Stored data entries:
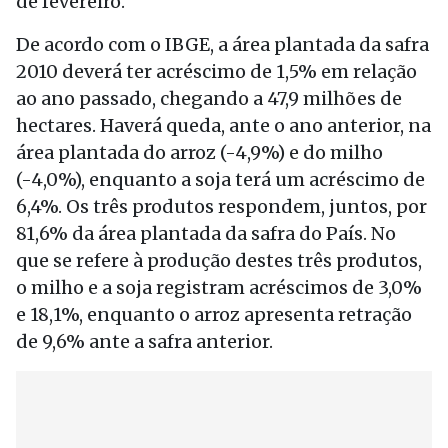
de fevereiro.
De acordo com o IBGE, a área plantada da safra
2010 deverá ter acréscimo de 1,5% em relação
ao ano passado, chegando a 47,9 milhões de
hectares. Haverá queda, ante o ano anterior, na
área plantada do arroz (-4,9%) e do milho
(-4,0%), enquanto a soja terá um acréscimo de
6,4%. Os três produtos respondem, juntos, por
81,6% da área plantada da safra do País. No
que se refere à produção destes três produtos,
o milho e a soja registram acréscimos de 3,0%
e 18,1%, enquanto o arroz apresenta retração
de 9,6% ante a safra anterior.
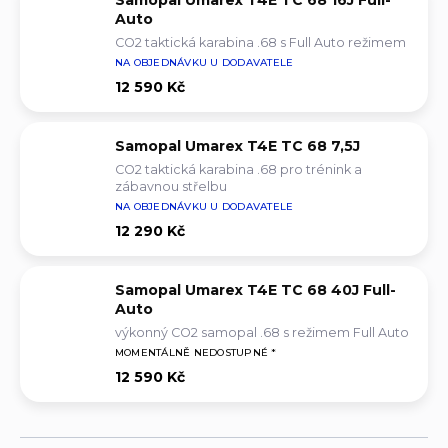
Auto
CO2 taktická karabina .68 s Full Auto režimem
NA OBJEDNÁVKU U DODAVATELE
12 590 Kč
Samopal Umarex T4E TC 68 7,5J
CO2 taktická karabina .68 pro trénink a
zábavnou střelbu
NA OBJEDNÁVKU U DODAVATELE
12 290 Kč
Samopal Umarex T4E TC 68 40J Full-
Auto
výkonný CO2 samopal .68 s režimem Full Auto
MOMENTÁLNĚ NEDOSTUPNÉ *
12 590 Kč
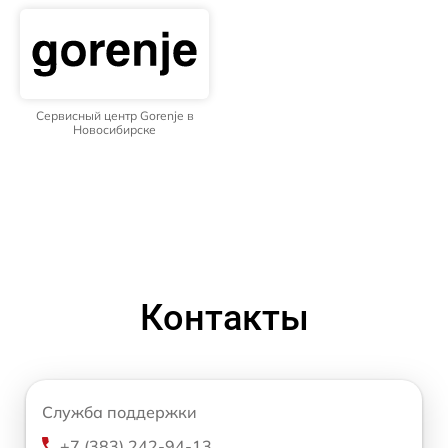
Сервисный центр Gorenje в
Новосибирске
Контакты
Служба поддержки
+7 (383) 242-94-13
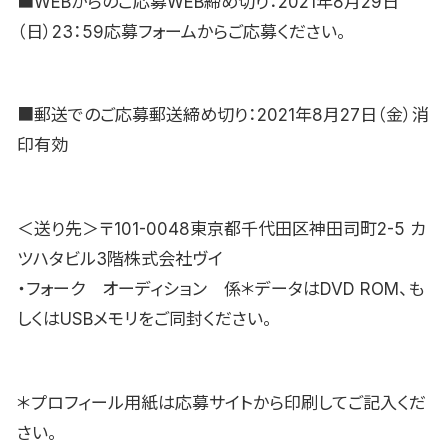
■WEBからのご応募WEB締め切り：2021年8月29日
（日）23：59応募フォームからご応募ください。
■郵送でのご応募郵送締め切り：2021年8月27日（金）消
印有効
＜送り先＞〒101-0048東京都千代田区神田司町2-5 カ
ツハタビル3階株式会社ヴイ
・フォーク オーディション 係＊データはDVD ROM、も
しくはUSBメモリをご同封ください。
＊プロフィール用紙は応募サイトから印刷してご記入くだ
さい。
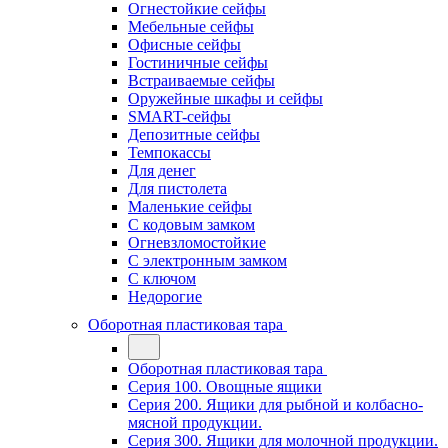
Огнестойкие сейфы
Мебельные сейфы
Офисные сейфы
Гостиничные сейфы
Встраиваемые сейфы
Оружейные шкафы и сейфы
SMART-сейфы
Депозитные сейфы
Темпокассы
Для денег
Для пистолета
Маленькие сейфы
С кодовым замком
Огневзломостойкие
С электронным замком
С ключом
Недорогие
Оборотная пластиковая тара
Оборотная пластиковая тара
Серия 100. Овощные ящики
Серия 200. Ящики для рыбной и колбасно-
мясной продукции.
Серия 300. Ящики для молочной продукции.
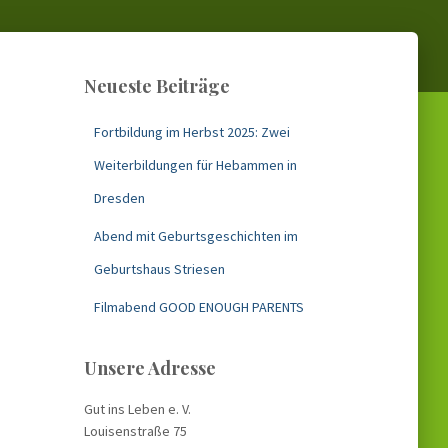
Neueste Beiträge
Fortbildung im Herbst 2025: Zwei
Weiterbildungen für Hebammen in
Dresden
Abend mit Geburtsgeschichten im
Geburtshaus Striesen
Filmabend GOOD ENOUGH PARENTS
Unsere Adresse
Gut ins Leben e. V.
Louisenstraße 75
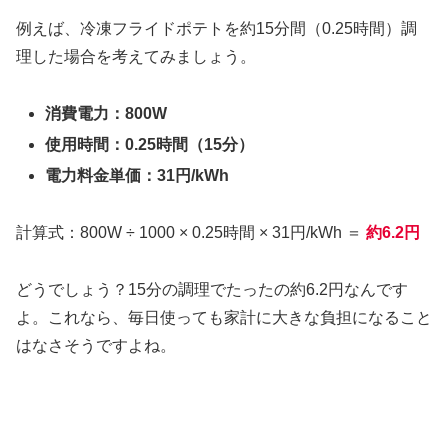
例えば、冷凍フライドポテトを約15分間（0.25時間）調
理した場合を考えてみましょう。
消費電力：800W
使用時間：0.25時間（15分）
電力料金単価：31円/kWh
計算式：800W ÷ 1000 × 0.25時間 × 31円/kWh ＝
約6.2円
どうでしょう？15分の調理でたったの約6.2円なんです
よ。これなら、毎日使っても家計に大きな負担になること
はなさそうですよね。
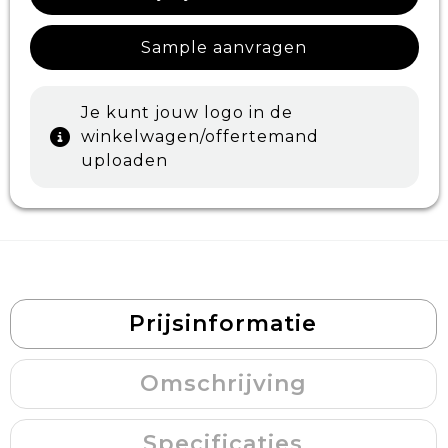
Sample aanvragen
Je kunt jouw logo in de
winkelwagen/offertemand
uploaden
Prijsinformatie
Omschrijving
Specificaties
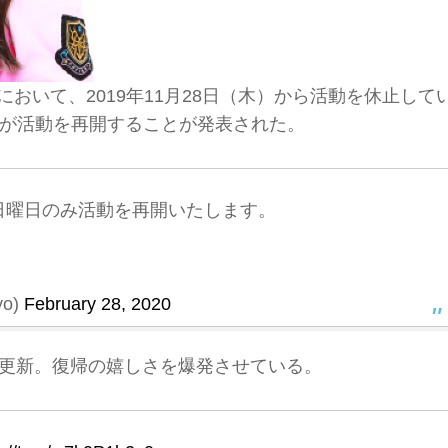
terにおいて、2019年11月28日（木）から活動を休止して
が活動を再開することが発表された。
日曜日のみ活動を再開いたします。
yo)
February 28, 2020
rを更新。復帰の嬉しさを爆発させている。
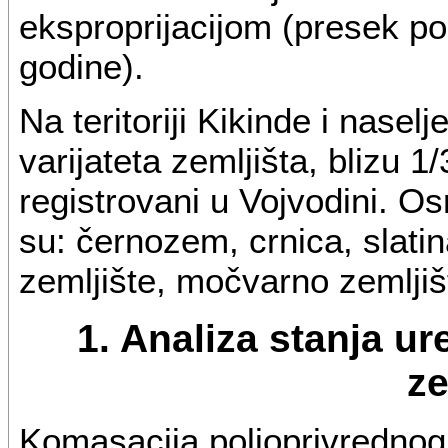
eksproprijacijom (presek 
godine).
Na teritoriji Kikinde i nasel
varijateta zemljišta, blizu 1
registrovani u Vojvodini. Os
su: černozem, crnica, slatin
zemljište, močvarno zemljište,
1. Analiza stanja u
ze
Komasacija poljoprivrednog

EXERCISE INSTRUCTIONS: Whichever lines of the data include the word "arroz", pull them out.

TASK ANSWER:
área plantada do arroz (-4,9%) e do milho
e 18,1%, enquanto o arroz apresenta retração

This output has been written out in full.